You have declared in S 80 Judiciary Act 1903 that the criminal and civil jurisdiction of all courts is governed by the Common Law. Common law to govern So far as the laws of the Commonwealth are not applicable or so far as their provisions are insufficient to carry them into effect, or to provide adequate remedies or punishment, the common law in Australia as modified by the Constitution and by the statute law in force in the State or Territory in which the Court in which the jurisdiction is exercised is held shall, so far as it is applicable and not inconsistent with the Constitution and the laws of the Commonwealth govern all Courts exercising federal jurisdiction in the exercise of their jurisdiction in civil and criminal matters.
The Lawyers in Parliament have allowed Lawyers in Court as Judges in Court to subvert and bastardise the delivery of justice by Rules of Court. Lawyers in Parliament have persuaded the Parliament of the Commonwealth to pay Judges and Magistrates large salaries, so they are bought and paid for as if they are whores. Typically a Federal Court of Australia Judge gets two and a half times the salary as a judge (you) in the Parliament of the Commonwealth.

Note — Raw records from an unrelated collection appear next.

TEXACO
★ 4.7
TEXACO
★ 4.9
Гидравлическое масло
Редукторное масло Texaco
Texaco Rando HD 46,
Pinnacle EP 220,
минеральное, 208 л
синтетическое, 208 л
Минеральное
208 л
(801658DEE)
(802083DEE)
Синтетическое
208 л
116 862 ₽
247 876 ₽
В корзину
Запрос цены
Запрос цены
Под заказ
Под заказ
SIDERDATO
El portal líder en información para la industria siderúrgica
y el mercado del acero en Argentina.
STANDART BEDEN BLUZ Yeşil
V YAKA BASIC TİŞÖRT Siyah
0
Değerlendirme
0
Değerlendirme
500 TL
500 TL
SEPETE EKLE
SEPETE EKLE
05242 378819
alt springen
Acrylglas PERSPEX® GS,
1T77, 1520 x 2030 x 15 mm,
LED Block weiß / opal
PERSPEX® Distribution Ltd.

These bought and paid for Judges in Court to deliver on their very adequate salaries, have to protect their master, the State or Australian Government who pays their salary.

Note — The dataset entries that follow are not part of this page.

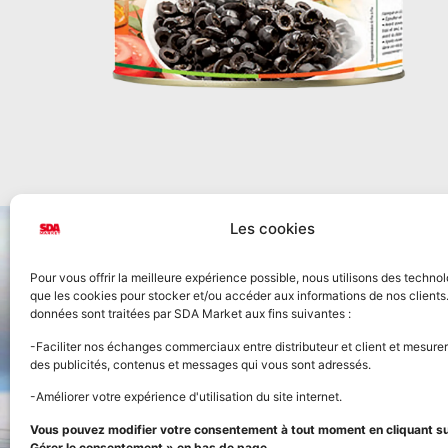
Les cookies
Pour vous offrir la meilleure expérience possible, nous utilisons des technol
que les cookies pour stocker et/ou accéder aux informations de nos clients
données sont traitées par SDA Market aux fins suivantes :
Accueil
-Faciliter nos échanges commerciaux entre distributeur et client et mesurer
des publicités, contenus et messages qui vous sont adressés.
Nos prod
-Améliorer votre expérience d'utilisation du site internet.
FOURNISSEUR OFFICIEL
Vous pouvez modifier votre consentement à tout moment en cliquant sur
Panier
DE LA STREET FOOD
Gérer le consentement » en bas de page.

The Lawyers in Parliament to protect themselves had enacted in 1975 the Common Informers (Parliamentary Disqualifications) Act 1975. in it the Lawyers in Parliament conspired with the rest and repealed without a referendum S 46 Constitution. In S 3 they set the penalty at $200 per day. In S 4 they had the Parliament of the Commonwealth abolish s 46 Constitution, and in S 5 they granted original jurisdiction to the High Court and made it exclusive of all other courts. I put it to you that this makes the High Court the Harlot of Babylon people by bought and paid for individuals drawn from their own profession exclusively. That S 77 (i,) Constitution expressly forbids this is immaterial to these self-serving individuals.

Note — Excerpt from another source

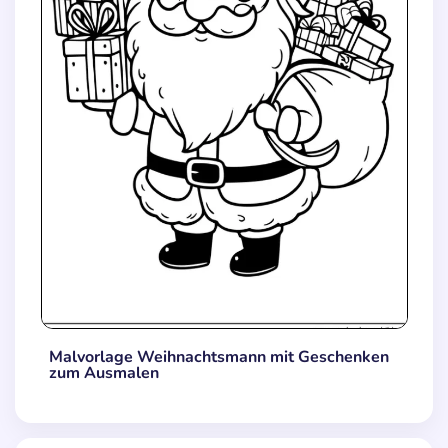
Malvorlage Weihnachtsmann mit Geschenken
zum Ausmalen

S 46 Constitution provides a penalty in 1900 of the sum of one hundred pounds to any person who sues for it in any court of competent jurisdiction. In 1900 a pound was a Sovereign, and was 7.4 grams of pure gold. S 115 Constitution prohibits the creation of legal tender as anything but gold and silver and gold in 1900 was worth $20.67 an ounce. With 31 grams in a troy ounce of gold an ounce of gold today is over $3000. A gram is worth $100. A pound in 1900 was worth approximately $740.00 in today’s money. One hundred pounds was $74,000. A court of competent jurisdiction must be a Ch III Constitution court. So you as judges in a Ch III court, the High Court of Parliament must use your own authority to disallow this act of bastardry enacted to protect lawyers and all Lawyers in Parliament by applying S 15A Acts Interpretation Act 1901.
On the 23rd February in Adelaide one Justice Natalie Charlesworth when confronted with an Affidavit of Michael Thomas of the family Holt refused to deal with allegations of judicial and Australian Government corruption in a case SAD 52 of 2023. You are getting the same affidavit with this correspondence. You are called upon to deal with it as she should have. On 29th February 2024 she published her Reasons for Judgment. They do not address the challenge to the jurisdiction of the Federal Court of Australia sought under S 31 (1) Bankruptcy Act 1966 and the request for jury trial. That was supported by the evidence in the attached Affidavit.
This is an extract from Blackstone’s Commentaries you should consider in the light of S 80 Judiciary Act 1903.
Whereas Blackstone’s Commentaries on the Laws of England Vol 3 Page 160. supported by A HISTORY OF ENGLISH LAW by Sir William Holdsworth KC DCL Hon LLD. Volume X. both state that: For it is part of the contract entered into by all mankind who partake of the benefits of society to submit in all points to the municipal constitutions and local ordinances of the state of which each individual is a member. Whatever the law orders any one to pay that becomes instantly a debt which he has beforehand contracted to pay.
Your contract of service arises under the Commonwealth of Australia Constitution Act 1900 and Constitution. In view of the terms of S 46 Constitution, the Lawyers in Parliament should not be there if the above cited Act is still in force. With the disabling of the authority of S 46 Constitution, it would appear we are without a remedy, but the Common Law supplies one and an Invoice can and should issue to each and every Lawyer in Parliament from each and every elector in their electorate and elsewhere. You are part of the “courts judges and people” of 5 Commonwealth of Australia Constitution Act 1900. The Lawyers in Parliament should be given an opportunity to resign.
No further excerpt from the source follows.